***** Exercise inputs *****
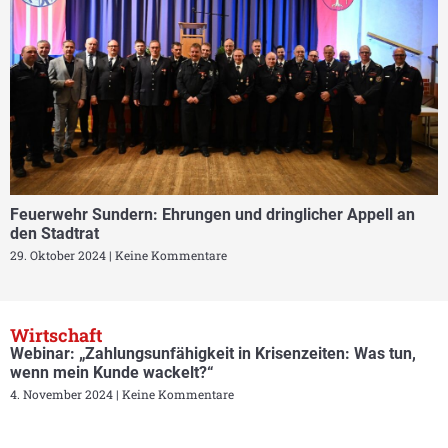
Feuerwehr Sundern: Ehrungen und dringlicher Appell an
den Stadtrat
29. Oktober 2024
Keine Kommentare
Wirtschaft
Webinar: „Zahlungsunfähigkeit in Krisenzeiten: Was tun,
wenn mein Kunde wackelt?“
4. November 2024
Keine Kommentare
*****
_What you have to do_
Please copy the entries in full. Leave each image out.

_Finished task_
Feuerwehr Sundern: Ehrungen und dringlicher Appell an
den Stadtrat
29. Oktober 2024
Keine Kommentare
Wirtschaft
Webinar: „Zahlungsunfähigkeit in Krisenzeiten: Was tun,
wenn mein Kunde wackelt?“
4. November 2024
Keine Kommentare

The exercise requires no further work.